In 1571, he was suspended from preaching for not subscribing to the articles, and at this time, he had no benefice. On 21 April 1572, he was preferred to the rectory of Lamport, Northamptonshire. On 29 January 1574, he was cited before Edmund Scambler, then bishop of Peterborough, for nonconformity, was suspended, and shortly afterwards was deprived. He subscribed Thomas Cartwright's book of discipline (1574), and with John Oxenbridge, B.D., was arrested and taken to London by order from Archbishop Edmund Grindal, for taking a leading part in the presbyterian associations of Northamptonshire and Warwickshire.

Subsequently, he was presented to the rectory of Kilkhampton, Cornwall. He told the patron and the bishop (presumed to be John Wolton, elected 2 July 1579) that he could not conform in all points, and was admitted and inducted on this understanding. His ministry was popular. In March 1584, he was brought up before his ordinary and enjoined to an exact conformity. Towards the end of 1584, articles of accusation, founded on his preaching, were exhibited against him before the high commission by Farmer, curate of Barnstaple, Devon. He appeared before the commission, presided over by Archbishop John Whitgift, on 11 January 1585. The articles were dropped, and he was charged with refusing to use the prayer-book and to observe the ceremonies. In his written defence, he admitted his obligation to use the prayer-book authorised by the act of Uniformity 1558 (i.e., Edward VI's second prayer-book), and denied that he had ever refused to do so. He allowed that he had not exactly followed that book, but pleaded that there was no copy of it provided for his church; that greater liberty in varying from the statutory form than he had taken was used by Whitgift himself, by his bishop (Walton), and by other bishops and clergy; that his conscience would not allow him to follow the prescribed forms in every particular, and that his bishop had promised to refrain (as he legally might) from urging him to do so. He claimed a conference with his bishop or someone other to be appointed by the commission. He was immediately suspended.

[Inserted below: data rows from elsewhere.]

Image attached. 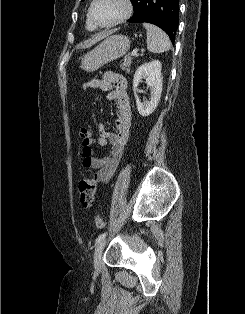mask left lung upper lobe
Here are the masks:
<instances>
[{"instance_id": "obj_1", "label": "left lung upper lobe", "mask_w": 245, "mask_h": 314, "mask_svg": "<svg viewBox=\"0 0 245 314\" xmlns=\"http://www.w3.org/2000/svg\"><path fill=\"white\" fill-rule=\"evenodd\" d=\"M81 1H84V0H81ZM130 1L133 5V8H134V14L138 13L140 10V1L141 0H130Z\"/></svg>"}]
</instances>
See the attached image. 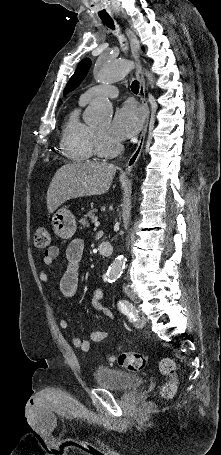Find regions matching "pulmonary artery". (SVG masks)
I'll list each match as a JSON object with an SVG mask.
<instances>
[{"label":"pulmonary artery","instance_id":"pulmonary-artery-1","mask_svg":"<svg viewBox=\"0 0 221 455\" xmlns=\"http://www.w3.org/2000/svg\"><path fill=\"white\" fill-rule=\"evenodd\" d=\"M97 96L115 98L118 96V89L115 86H112L110 84L92 86V87L86 89L82 93L80 98L83 99L85 102H88Z\"/></svg>","mask_w":221,"mask_h":455}]
</instances>
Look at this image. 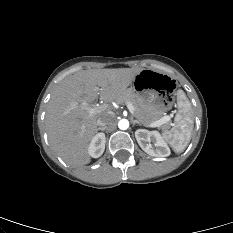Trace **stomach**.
Here are the masks:
<instances>
[{
  "instance_id": "obj_1",
  "label": "stomach",
  "mask_w": 233,
  "mask_h": 233,
  "mask_svg": "<svg viewBox=\"0 0 233 233\" xmlns=\"http://www.w3.org/2000/svg\"><path fill=\"white\" fill-rule=\"evenodd\" d=\"M132 91L161 113L172 111L180 92L178 82L156 70L143 69L133 80Z\"/></svg>"
}]
</instances>
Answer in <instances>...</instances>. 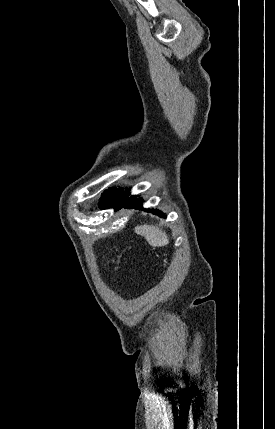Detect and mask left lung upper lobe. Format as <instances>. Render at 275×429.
Here are the masks:
<instances>
[{"label": "left lung upper lobe", "instance_id": "5c2ea615", "mask_svg": "<svg viewBox=\"0 0 275 429\" xmlns=\"http://www.w3.org/2000/svg\"><path fill=\"white\" fill-rule=\"evenodd\" d=\"M128 191H124L123 188H109L105 190V193L102 194L101 202L99 203V207L101 209L114 208L118 210L120 205L125 200Z\"/></svg>", "mask_w": 275, "mask_h": 429}]
</instances>
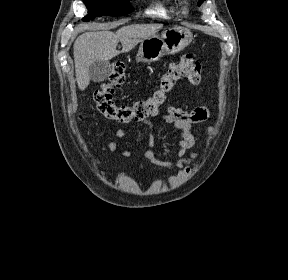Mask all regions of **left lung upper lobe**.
Returning <instances> with one entry per match:
<instances>
[{
    "mask_svg": "<svg viewBox=\"0 0 288 280\" xmlns=\"http://www.w3.org/2000/svg\"><path fill=\"white\" fill-rule=\"evenodd\" d=\"M204 0H199L198 5H200Z\"/></svg>",
    "mask_w": 288,
    "mask_h": 280,
    "instance_id": "1",
    "label": "left lung upper lobe"
}]
</instances>
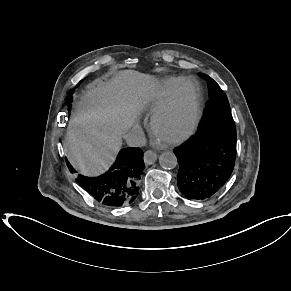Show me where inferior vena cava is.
Returning a JSON list of instances; mask_svg holds the SVG:
<instances>
[{
  "mask_svg": "<svg viewBox=\"0 0 291 291\" xmlns=\"http://www.w3.org/2000/svg\"><path fill=\"white\" fill-rule=\"evenodd\" d=\"M130 147H143L146 144L145 135L140 127H136L123 135Z\"/></svg>",
  "mask_w": 291,
  "mask_h": 291,
  "instance_id": "602c4592",
  "label": "inferior vena cava"
}]
</instances>
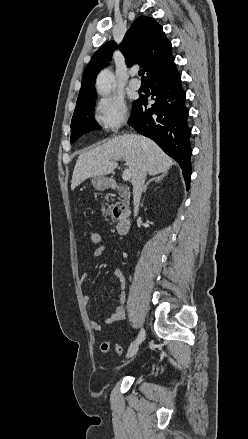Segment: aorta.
<instances>
[{"instance_id":"762f6f07","label":"aorta","mask_w":248,"mask_h":439,"mask_svg":"<svg viewBox=\"0 0 248 439\" xmlns=\"http://www.w3.org/2000/svg\"><path fill=\"white\" fill-rule=\"evenodd\" d=\"M115 82L114 74L109 69L102 70L96 81L97 91L103 96L110 95Z\"/></svg>"}]
</instances>
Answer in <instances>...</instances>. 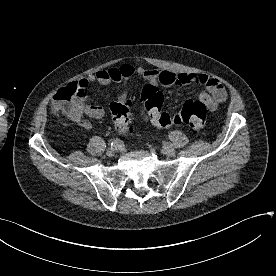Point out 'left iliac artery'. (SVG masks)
I'll list each match as a JSON object with an SVG mask.
<instances>
[{
  "label": "left iliac artery",
  "instance_id": "44dca946",
  "mask_svg": "<svg viewBox=\"0 0 276 276\" xmlns=\"http://www.w3.org/2000/svg\"><path fill=\"white\" fill-rule=\"evenodd\" d=\"M170 148H173V145L171 143L167 142L164 144V149H170Z\"/></svg>",
  "mask_w": 276,
  "mask_h": 276
}]
</instances>
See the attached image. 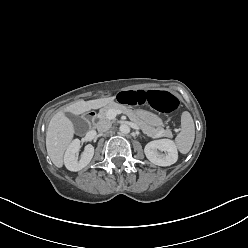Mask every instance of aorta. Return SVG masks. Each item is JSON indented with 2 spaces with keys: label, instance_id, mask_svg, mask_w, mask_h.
Here are the masks:
<instances>
[{
  "label": "aorta",
  "instance_id": "obj_1",
  "mask_svg": "<svg viewBox=\"0 0 248 248\" xmlns=\"http://www.w3.org/2000/svg\"><path fill=\"white\" fill-rule=\"evenodd\" d=\"M119 131L122 133V134H128L130 132V127L127 125V124H122L120 125L119 127Z\"/></svg>",
  "mask_w": 248,
  "mask_h": 248
}]
</instances>
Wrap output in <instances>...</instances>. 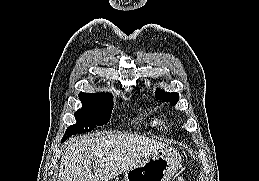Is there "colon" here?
Masks as SVG:
<instances>
[{
  "label": "colon",
  "mask_w": 259,
  "mask_h": 181,
  "mask_svg": "<svg viewBox=\"0 0 259 181\" xmlns=\"http://www.w3.org/2000/svg\"><path fill=\"white\" fill-rule=\"evenodd\" d=\"M177 181H185L184 177H179Z\"/></svg>",
  "instance_id": "1"
}]
</instances>
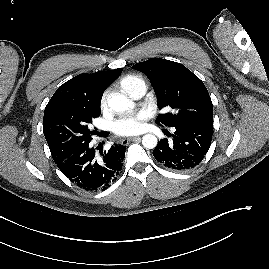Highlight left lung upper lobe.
Listing matches in <instances>:
<instances>
[{
	"mask_svg": "<svg viewBox=\"0 0 269 269\" xmlns=\"http://www.w3.org/2000/svg\"><path fill=\"white\" fill-rule=\"evenodd\" d=\"M132 68L147 75L160 109L157 124L175 127L185 123H213V105L204 83L184 65L161 58H151Z\"/></svg>",
	"mask_w": 269,
	"mask_h": 269,
	"instance_id": "left-lung-upper-lobe-1",
	"label": "left lung upper lobe"
}]
</instances>
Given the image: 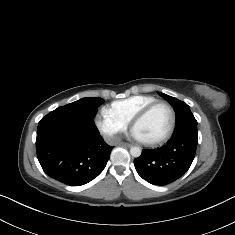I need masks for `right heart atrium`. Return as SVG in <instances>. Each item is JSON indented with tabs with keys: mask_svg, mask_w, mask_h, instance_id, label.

On his preaching, without stipend, after suspension, he was deprived for ignoring the suspension, not using the surplice and the cross in baptism, and omitting parts of the prayers. Counsel's opinion adverse to the legality of the deprivation was brought forward without effect, and the living were filled up.

===Later life===

Pagit set up a school, but the high commission required him to take out a licence and subscribe to the articles. This he scrupled at. On 3 June 1591, he addressed an appeal to Sir John Hawkins, who had previously shown himself a friend, asking his intercession with Elizabeth. He stated that he abhorred schism, and had never been present in any separate assembly but had always adhered to and communicated in his parish church. He remained silent till the death of Whitgift (29 February 1604). On 21 September 1604, he obtained the rectory of St. Anne and St. Agnes, Aldersgate Street, London, which he held till his death.

He died in May or June 1617 and was buried in his church.

The preacher Ephraim Pagit was his son.

==Works==
He published:
- A Godlie and Fruitefull Sermon . . . upon . . . what Provision ought to be made for the Mynister, &c. [1580 ?], 1583, (on tithes).
- A Godly Sermon . . . at Detford, 1586,
- A Catechism, 1591.
- The Historie of the Bible, briefly collected, by way of Question and Answer, &c., 1613, (often reprinted and translated into French and German).
- Short questions and answers conteining the summe of Christianity

His Latin Catechism is mentioned by Peter Heylyn, Aerius Redivivus, 1670, p. 350.

He translated John Calvin's harmony of the first three gospels with his commentary on St. John, A Harmonie vpon Matthew, Mark, &c., 1584.